Data Volumes Trumping Core Multiplication? Interesting Thought
Bill de h?ra makes an intriguing pitch that programming will be impacted by increasing data volumes more than by the transition to multi-/many-core. His basis is anecdotal -- we don't have the same metaphysical certainty that all of us will be dealing with much-larger datasets as we have the certainty that we will all be dealing with multiple and then many cores -- but is logical. The speed of a single stream of in-cache instructions is blazing: short of chaotic functions, it's hard to imagine perceptibly-slow scenarios that don't involve large amounts of data.

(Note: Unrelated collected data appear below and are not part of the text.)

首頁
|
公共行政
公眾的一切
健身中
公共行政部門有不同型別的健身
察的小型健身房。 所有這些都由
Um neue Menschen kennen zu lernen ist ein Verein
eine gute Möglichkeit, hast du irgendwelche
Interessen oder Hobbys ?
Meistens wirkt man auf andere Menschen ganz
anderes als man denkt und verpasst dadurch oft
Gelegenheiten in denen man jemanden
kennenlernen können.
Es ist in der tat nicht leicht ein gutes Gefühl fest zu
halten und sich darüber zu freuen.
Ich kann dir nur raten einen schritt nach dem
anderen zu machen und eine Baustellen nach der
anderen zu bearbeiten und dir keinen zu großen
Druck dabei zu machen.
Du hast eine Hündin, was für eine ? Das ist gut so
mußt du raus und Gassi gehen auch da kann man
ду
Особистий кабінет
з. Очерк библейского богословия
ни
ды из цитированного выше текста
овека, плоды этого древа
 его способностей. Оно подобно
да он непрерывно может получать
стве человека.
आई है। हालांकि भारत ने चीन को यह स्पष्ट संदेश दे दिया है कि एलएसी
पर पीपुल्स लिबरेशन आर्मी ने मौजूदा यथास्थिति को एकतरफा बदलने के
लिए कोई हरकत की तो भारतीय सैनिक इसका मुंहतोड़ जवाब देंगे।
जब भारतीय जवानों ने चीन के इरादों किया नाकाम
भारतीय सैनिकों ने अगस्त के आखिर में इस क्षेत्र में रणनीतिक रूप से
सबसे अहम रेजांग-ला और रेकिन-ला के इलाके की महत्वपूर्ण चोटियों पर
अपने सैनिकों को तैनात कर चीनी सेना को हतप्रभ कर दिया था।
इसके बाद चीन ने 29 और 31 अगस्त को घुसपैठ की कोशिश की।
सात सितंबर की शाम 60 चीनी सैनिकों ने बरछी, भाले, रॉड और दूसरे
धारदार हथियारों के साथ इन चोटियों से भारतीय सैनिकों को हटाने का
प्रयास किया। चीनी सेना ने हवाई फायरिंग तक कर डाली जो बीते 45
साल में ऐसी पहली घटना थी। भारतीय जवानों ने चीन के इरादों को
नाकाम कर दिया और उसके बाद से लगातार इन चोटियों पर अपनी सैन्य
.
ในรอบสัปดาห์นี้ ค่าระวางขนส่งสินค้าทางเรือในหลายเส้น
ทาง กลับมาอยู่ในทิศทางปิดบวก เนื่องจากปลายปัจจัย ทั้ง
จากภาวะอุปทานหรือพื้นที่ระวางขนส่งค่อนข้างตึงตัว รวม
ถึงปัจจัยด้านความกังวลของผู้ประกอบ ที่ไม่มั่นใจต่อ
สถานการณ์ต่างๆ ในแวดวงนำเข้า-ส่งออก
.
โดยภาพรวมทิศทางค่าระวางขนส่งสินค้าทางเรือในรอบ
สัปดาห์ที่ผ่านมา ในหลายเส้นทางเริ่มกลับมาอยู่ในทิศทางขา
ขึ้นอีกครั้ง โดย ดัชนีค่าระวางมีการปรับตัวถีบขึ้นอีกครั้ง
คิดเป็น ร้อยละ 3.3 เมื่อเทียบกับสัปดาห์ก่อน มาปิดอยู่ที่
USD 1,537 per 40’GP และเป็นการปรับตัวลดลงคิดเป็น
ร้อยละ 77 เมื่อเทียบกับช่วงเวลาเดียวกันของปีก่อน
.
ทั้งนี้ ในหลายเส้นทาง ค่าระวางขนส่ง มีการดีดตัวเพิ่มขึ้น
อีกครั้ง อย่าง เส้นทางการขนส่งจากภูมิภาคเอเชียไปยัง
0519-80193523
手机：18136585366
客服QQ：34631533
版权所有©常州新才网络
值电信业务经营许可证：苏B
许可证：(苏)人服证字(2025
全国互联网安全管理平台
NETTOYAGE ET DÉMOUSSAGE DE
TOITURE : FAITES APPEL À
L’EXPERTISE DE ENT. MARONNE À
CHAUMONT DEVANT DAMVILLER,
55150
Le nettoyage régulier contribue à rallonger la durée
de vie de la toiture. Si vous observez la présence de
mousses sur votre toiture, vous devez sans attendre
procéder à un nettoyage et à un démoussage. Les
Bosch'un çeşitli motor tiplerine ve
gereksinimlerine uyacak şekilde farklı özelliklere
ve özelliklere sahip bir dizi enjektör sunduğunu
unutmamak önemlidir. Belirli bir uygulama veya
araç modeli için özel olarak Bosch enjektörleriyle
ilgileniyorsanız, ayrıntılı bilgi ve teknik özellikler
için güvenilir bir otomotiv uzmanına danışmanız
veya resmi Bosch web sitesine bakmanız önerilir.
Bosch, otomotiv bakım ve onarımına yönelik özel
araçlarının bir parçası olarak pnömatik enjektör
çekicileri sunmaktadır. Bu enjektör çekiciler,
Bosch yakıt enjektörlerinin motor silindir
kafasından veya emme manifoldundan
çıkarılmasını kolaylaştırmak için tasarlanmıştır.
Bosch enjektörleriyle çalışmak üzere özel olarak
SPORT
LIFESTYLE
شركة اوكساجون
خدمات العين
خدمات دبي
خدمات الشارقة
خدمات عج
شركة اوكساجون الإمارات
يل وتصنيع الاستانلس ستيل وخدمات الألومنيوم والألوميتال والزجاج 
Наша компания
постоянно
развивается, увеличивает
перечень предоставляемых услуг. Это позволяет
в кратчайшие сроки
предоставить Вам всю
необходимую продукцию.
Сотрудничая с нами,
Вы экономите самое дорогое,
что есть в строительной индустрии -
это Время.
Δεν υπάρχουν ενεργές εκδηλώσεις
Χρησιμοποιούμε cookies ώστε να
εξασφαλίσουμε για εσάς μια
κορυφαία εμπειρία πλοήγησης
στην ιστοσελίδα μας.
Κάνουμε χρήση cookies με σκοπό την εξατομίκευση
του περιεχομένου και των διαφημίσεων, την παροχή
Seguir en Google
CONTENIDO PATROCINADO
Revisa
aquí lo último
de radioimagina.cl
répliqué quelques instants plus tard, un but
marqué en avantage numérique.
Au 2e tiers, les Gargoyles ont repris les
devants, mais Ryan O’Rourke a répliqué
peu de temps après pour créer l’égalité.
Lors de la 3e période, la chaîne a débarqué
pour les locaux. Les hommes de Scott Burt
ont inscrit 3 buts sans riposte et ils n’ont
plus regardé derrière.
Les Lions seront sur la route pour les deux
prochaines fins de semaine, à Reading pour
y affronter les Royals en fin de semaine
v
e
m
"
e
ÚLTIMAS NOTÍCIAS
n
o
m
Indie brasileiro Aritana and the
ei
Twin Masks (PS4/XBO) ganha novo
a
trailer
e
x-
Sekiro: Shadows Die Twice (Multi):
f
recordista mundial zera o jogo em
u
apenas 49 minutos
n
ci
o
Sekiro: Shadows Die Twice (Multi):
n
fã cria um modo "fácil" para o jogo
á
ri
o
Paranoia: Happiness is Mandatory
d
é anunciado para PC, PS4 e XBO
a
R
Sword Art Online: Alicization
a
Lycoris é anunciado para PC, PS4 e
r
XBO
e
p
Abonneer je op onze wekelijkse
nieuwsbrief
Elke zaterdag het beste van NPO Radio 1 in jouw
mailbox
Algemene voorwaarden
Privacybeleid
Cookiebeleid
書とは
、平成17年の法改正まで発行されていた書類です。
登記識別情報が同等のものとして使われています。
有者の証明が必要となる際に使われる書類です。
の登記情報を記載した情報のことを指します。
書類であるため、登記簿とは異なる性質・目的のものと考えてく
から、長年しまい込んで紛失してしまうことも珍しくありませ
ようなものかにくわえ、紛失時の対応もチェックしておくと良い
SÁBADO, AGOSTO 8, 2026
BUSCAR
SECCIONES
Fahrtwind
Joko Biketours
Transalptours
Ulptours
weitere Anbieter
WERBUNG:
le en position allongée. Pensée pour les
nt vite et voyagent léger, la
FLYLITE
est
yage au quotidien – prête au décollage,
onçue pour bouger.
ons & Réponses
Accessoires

What I find especially thought-provoking about this argument is that it stands in opposition to another post I was going to make about YAGNI infrastructure. Not long ago, Alan Zeichick ranked databases and Ian Griffiths questioned whether he took price-performance into account. Even allowing that there are costs for OSS (training, tools, administration, etc.), I've noticed that few real-world CEOs understand where their companies stand in relationship to scaling. In my experience, they often over-buy software- and hardware- capacity and under-buy contingency capacity.
It seems to me that nowadays we work more and more with data streams and not data sets. On a transaction-to-transaction basis, I think it's an uncommon application that uses more data than can fit into several gigabytes of RAM (obvious exception: multimedia data). Never mind multi-node Map-Reduce; I'm saying that it seems to me that many "real" business systems could have a single-node non-relational data access layer.
It seems that what I'm saying is in direct contrast to what de h?ra is describing, and yet points to the same "maybe we ought not to start from the assumption of a relational DB" heresy. No conclusion... food for thought ...
Reflection: I think I let my attention wander -- the world de h?ra is describing is that high-performance computing and I wandered into general business-computing. The two intersect, of course, but are not generally the same. So the thought then becomes that powerful relational databases are being squeezed from both the low-end ("eh, just put in memory") and the high-end ("ok, so this is our distributed tuple-space...").